Güngör Uras

Güngör Uras

guras@milliyet.com.tr

Tüm Yazıları
Haberin Devamı



Henri Prost (1874 - 1959), çok ünlü bir Fransız mimarı ve şehircilik uzmanıdır. İstanbul'un planını yapması için Atatürk'ten aldığı bir davet ile 1936 yılında İstanbul'a geldi. Şehrin güzelliğini ve tarihi karakterini koruyarak modern yaşamın gereklerine ve modernleştirilmesine dönük olarak hazırladığı nazım planını 1937 yılında tamamladı.

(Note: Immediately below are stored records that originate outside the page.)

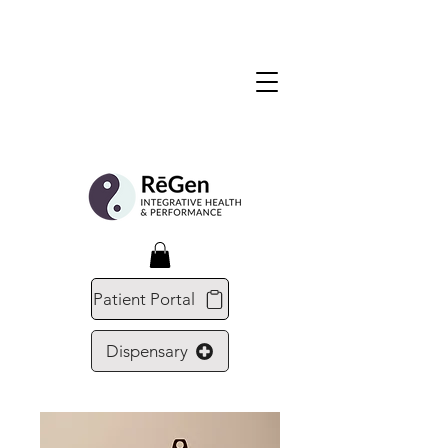
Patient Portal
Dispensary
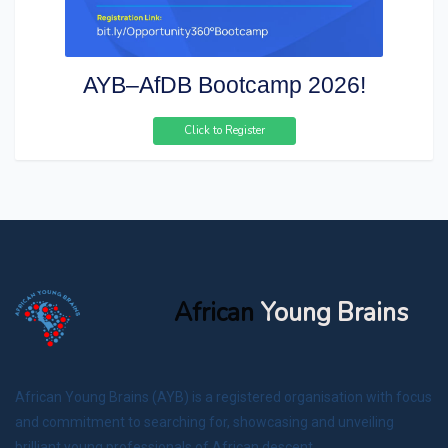
AYB–AfDB Bootcamp 2026!
Click to Register
African
Young Brains
African Young Brains (AYB) is a registered organisation with focus
and commitment to searching for, showcasing and unveiling
brilliant young professionals of African descent.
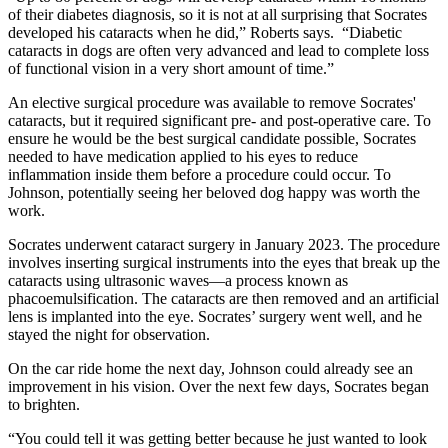
of their diabetes diagnosis, so it is not at all surprising that Socrates
developed his cataracts when he did,” Roberts says. “Diabetic
cataracts in dogs are often very advanced and lead to complete loss
of functional vision in a very short amount of time.”
An elective surgical procedure was available to remove Socrates'
cataracts, but it required significant pre- and post-operative care. To
ensure he would be the best surgical candidate possible, Socrates
needed to have medication applied to his eyes to reduce
inflammation inside them before a procedure could occur. To
Johnson, potentially seeing her beloved dog happy was worth the
work.
Socrates underwent cataract surgery in January 2023. The procedure
involves inserting surgical instruments into the eyes that break up the
cataracts using ultrasonic waves—a process known as
phacoemulsification. The cataracts are then removed and an artificial
lens is implanted into the eye. Socrates’ surgery went well, and he
stayed the night for observation.
On the car ride home the next day, Johnson could already see an
improvement in his vision. Over the next few days, Socrates began
to brighten.
“You could tell it was getting better because he just wanted to look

1938 yılında İstanbul Valiliği ve Belediye Başkanlığı'na Lütfi Kırdar (1889 - 1961) getirildi. Lütfi Kırdar İkinci Dünya Savaşı'nın zor koşullarına, parasızlığa rağmen Prost'un hazırladığı planı uygulayarak İstanbul'a çağdaş bir görünüm kazandırmak için yola çıktı.
Altyapı yatırımlarına öncelik verdi. Çok sayıda okul yaptırdı. Eminönü, Üsküdar ve Beşiktaş meydanlarının da arasında bulunduğu 18 meydan açtı. Taksim Kışlası'nı yıkarak Taksim Gezisi halinde parka dönüştü. Halka ucuz bahçeli ve modern ev yaptırma arayışındaki Emlak Bankası'nın desteği ile Levent, Mecidiyeköy ve Haseki mahallelerini oluşturdu.

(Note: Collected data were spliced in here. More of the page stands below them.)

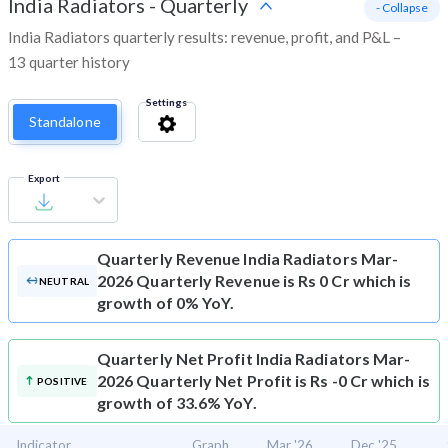
India Radiators
-
Quarterly
- Collapse
India Radiators quarterly results: revenue, profit, and P&L –
13 quarter history
Settings
Standalone
Export
Quarterly Revenue
India Radiators Mar-
2026 Quarterly Revenue is Rs 0 Cr which is
NEUTRAL
growth of 0% YoY.
Quarterly Net Profit
India Radiators Mar-
2026 Quarterly Net Profit is Rs -0 Cr which is
POSITIVE
growth of 33.6% YoY.
Indicator
Graph
Mar '26
Dec '25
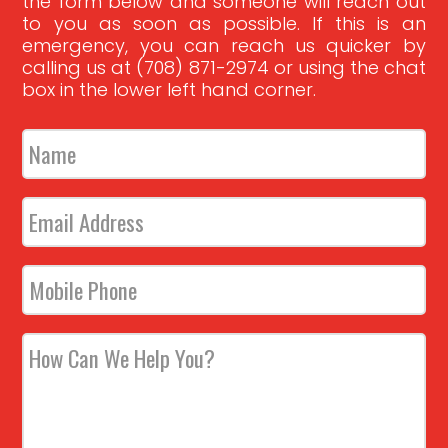
the form below and someone will reach out
to you as soon as possible. If this is an
emergency, you can reach us quicker by
calling us at (708) 871-2974 or using the chat
box in the lower left hand corner.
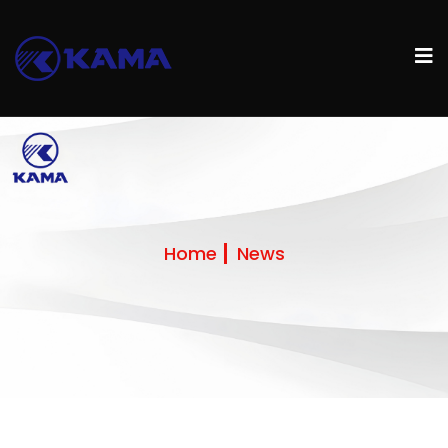
Home
News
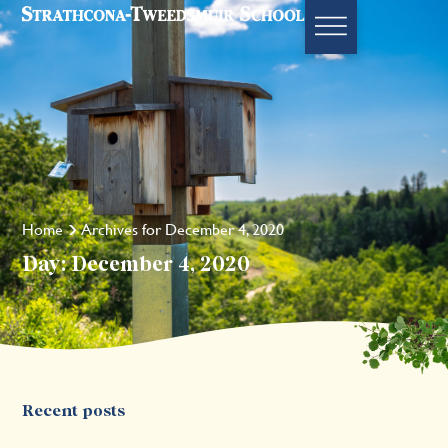
Home
Archives for December 4, 2020
Day: December 4, 2020
Recent posts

Şehir Armonisi'ni, Şehir Orkestrası'nı, Korosu'nu, Türk Musiki Heyeti'ni kurdu. Maçka'daki eski İtalyan Elçiliği Binası'nı Belediye Konservatuvarı yapmak üzere İtalyanlardan aldı. Şehir içi yolları genişletti. Yeni yollar açtı. Şehire verilen su kapasitesini artırdı, su gitmeyen evlere su bağlattı.

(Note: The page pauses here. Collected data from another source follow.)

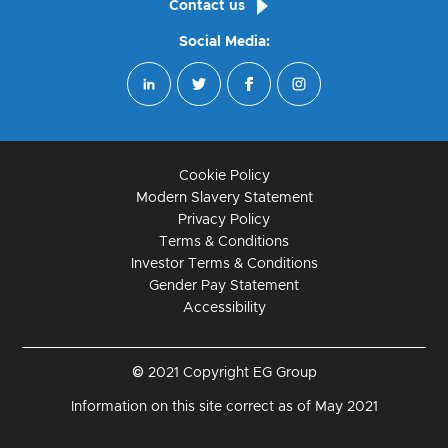
Contact us
Social Media:
Cookie Policy
Modern Slavery Statement
Privacy Policy
Terms & Conditions
Investor Terms & Conditions
Gender Pay Statement
Accessibility
© 2021 Copyright EG Group
Information on this site correct as of May 2021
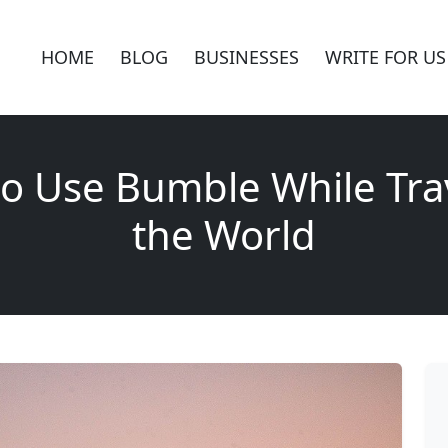
HOME
BLOG
BUSINESSES
WRITE FOR US
o Use Bumble While Tra
the World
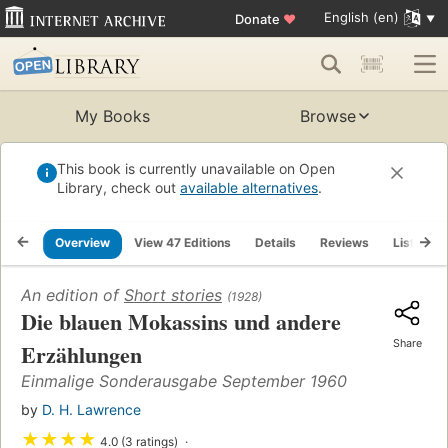
English (en)
Donate
♥
My Books
Browse
This book is currently unavailable on Open
Library, check out
available alternatives
.
Overview
View 47 Editions
Details
Reviews
Lists
An edition of
Short stories
(1928)
Die blauen Mokassins und andere
Share
Erzählungen
Einmalige Sonderausgabe September 1960
by
D. H. Lawrence
★
★
★
★
4.0 (3 ratings)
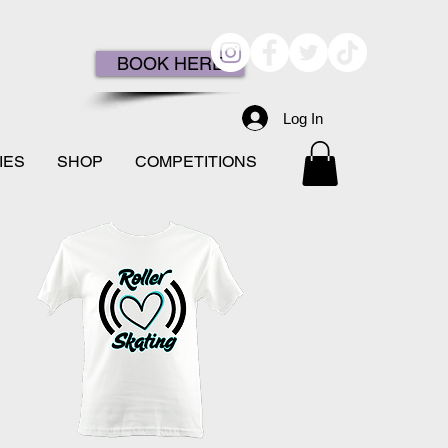
BOOK HERE
Log In
IES
SHOP
COMPETITIONS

Prost Planı'nda İstanbul için bir opera, bir açıkhava tiyatrosu, bir spor ve sergi salonu ve bir stadyum da vardı.
Lütfi Kırdar, opera binasını yaptıramadı ama, diğerlerini o günün zor şartlarında yaptırmayı başardı.
Bunların çizimi için o dönemde Avrupa'da spor tesisleri çiziminde ünlenmiş olan İtalyan mimar P. Vietti Violi'i İstanbul'a getirtti. Violi, Türk meslektaşları Fazıl Aysu ve Şinasi Şahingiray ile birlikte Spor ve Sergi Sarayı ile İnönü Stadyumu'nun, Nihat Yücel, Nahit Uysal ile birlikte Açık Hava Tiyatrosu'nun planlarını çizdi.
İkinci Dünya Savaşı'nın zor şartlarında bu üç tesis de kısa sürede tamamlandı. 1947 - 1948'lerde açıldı.
Lütfi Kırdar milletvekili seçildiğinden 1949 yılında İstanbul Valiliği ve Belediye Başkanlığı'ndan ayrıldı. Sağlık ve Sosyal Yardım Bakanlığı yaptı. Yassıada duruşmaları sırasında öldü.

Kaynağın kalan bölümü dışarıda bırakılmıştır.